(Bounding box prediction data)
┄┄┄┄┄┄┄┄┄┄┄┄┄┄┄┄┄┄┄┄

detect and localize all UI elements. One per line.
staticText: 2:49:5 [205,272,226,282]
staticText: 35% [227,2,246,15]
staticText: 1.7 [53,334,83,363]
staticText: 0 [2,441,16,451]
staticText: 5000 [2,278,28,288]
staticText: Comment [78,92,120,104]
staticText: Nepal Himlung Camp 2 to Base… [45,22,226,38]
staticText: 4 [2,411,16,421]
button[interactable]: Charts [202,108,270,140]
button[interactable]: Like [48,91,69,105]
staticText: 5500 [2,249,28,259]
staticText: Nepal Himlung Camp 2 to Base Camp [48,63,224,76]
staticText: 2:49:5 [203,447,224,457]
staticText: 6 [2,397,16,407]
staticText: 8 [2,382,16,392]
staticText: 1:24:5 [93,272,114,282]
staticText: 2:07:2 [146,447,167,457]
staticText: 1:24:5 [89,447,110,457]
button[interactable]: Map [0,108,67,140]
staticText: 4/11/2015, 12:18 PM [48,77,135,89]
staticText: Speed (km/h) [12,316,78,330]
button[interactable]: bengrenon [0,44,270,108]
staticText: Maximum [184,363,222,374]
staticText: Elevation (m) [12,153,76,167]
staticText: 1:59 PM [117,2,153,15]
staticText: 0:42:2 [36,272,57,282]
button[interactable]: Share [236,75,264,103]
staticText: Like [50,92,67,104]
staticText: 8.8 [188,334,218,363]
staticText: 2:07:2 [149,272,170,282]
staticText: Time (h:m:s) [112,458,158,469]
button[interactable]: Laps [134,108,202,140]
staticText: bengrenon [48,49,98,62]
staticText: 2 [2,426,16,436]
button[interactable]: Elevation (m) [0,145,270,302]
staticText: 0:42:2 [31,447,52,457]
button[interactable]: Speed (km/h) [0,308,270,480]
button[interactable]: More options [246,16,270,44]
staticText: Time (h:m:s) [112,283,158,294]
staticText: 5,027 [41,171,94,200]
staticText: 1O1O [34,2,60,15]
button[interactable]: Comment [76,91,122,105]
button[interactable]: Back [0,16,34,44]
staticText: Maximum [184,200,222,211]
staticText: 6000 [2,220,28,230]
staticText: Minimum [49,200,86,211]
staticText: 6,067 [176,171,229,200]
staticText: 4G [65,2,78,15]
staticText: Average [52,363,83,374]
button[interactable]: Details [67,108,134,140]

┄┄┄┄┄┄┄┄┄┄┄┄┄┄┄┄┄┄┄┄

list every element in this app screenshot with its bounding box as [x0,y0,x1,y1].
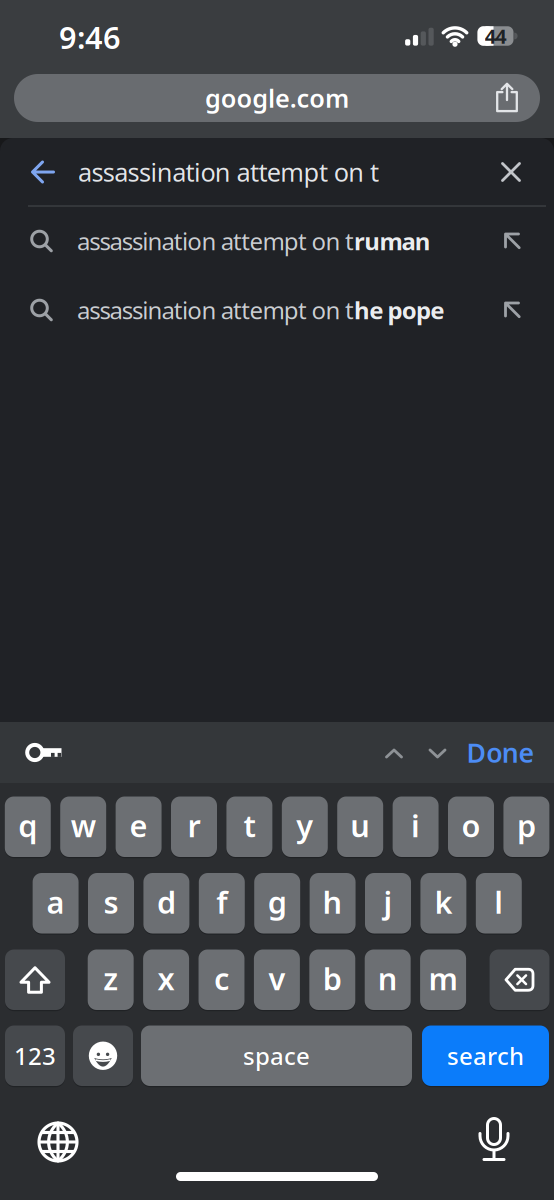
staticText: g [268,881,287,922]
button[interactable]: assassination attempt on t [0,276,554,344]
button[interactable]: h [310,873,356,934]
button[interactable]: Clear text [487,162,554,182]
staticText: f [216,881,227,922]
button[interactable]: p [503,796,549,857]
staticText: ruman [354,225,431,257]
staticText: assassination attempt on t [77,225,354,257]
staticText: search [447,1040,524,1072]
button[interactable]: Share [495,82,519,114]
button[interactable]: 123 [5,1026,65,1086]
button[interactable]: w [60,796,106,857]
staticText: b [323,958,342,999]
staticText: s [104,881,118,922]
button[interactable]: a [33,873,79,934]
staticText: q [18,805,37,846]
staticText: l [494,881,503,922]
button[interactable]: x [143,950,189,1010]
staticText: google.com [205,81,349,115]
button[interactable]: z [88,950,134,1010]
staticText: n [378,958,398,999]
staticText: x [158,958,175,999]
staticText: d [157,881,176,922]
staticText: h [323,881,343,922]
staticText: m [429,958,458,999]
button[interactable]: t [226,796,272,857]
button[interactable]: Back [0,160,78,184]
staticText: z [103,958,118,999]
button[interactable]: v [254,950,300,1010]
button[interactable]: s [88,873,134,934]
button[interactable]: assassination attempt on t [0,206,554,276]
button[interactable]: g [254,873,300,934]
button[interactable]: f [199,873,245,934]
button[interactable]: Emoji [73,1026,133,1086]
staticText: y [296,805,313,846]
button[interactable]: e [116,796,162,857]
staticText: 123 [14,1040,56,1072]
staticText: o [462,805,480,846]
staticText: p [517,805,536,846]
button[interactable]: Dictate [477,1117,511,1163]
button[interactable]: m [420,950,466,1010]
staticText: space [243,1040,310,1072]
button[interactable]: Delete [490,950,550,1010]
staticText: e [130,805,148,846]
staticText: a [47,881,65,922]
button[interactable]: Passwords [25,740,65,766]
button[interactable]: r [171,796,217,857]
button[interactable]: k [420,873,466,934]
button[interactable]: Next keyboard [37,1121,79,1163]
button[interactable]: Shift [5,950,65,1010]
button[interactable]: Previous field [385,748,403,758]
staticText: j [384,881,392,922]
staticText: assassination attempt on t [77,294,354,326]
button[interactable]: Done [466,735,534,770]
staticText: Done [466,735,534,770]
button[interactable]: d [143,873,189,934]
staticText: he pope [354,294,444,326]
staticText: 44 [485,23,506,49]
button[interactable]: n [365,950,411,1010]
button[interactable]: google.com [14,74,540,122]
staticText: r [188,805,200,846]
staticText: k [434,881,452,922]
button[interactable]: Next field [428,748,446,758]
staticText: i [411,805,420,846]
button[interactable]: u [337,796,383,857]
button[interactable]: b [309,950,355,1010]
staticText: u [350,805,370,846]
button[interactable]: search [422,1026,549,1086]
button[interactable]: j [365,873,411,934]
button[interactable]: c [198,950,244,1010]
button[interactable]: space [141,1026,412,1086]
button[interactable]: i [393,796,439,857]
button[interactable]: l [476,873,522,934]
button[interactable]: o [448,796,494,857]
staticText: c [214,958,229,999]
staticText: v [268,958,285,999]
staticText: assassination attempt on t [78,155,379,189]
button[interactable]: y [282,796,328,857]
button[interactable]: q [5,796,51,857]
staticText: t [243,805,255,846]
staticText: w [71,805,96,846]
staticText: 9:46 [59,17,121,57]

┄┄┄┄┄┄┄┄┄┄┄┄┄┄┄┄┄┄┄┄

◆ Action item
Every line in the records above with the string "Himlung" in it should be shown.

◆ Output for this exercise
staticText: Nepal Himlung Camp 2 to Base… [45,22,226,38]
staticText: Nepal Himlung Camp 2 to Base Camp [48,63,224,76]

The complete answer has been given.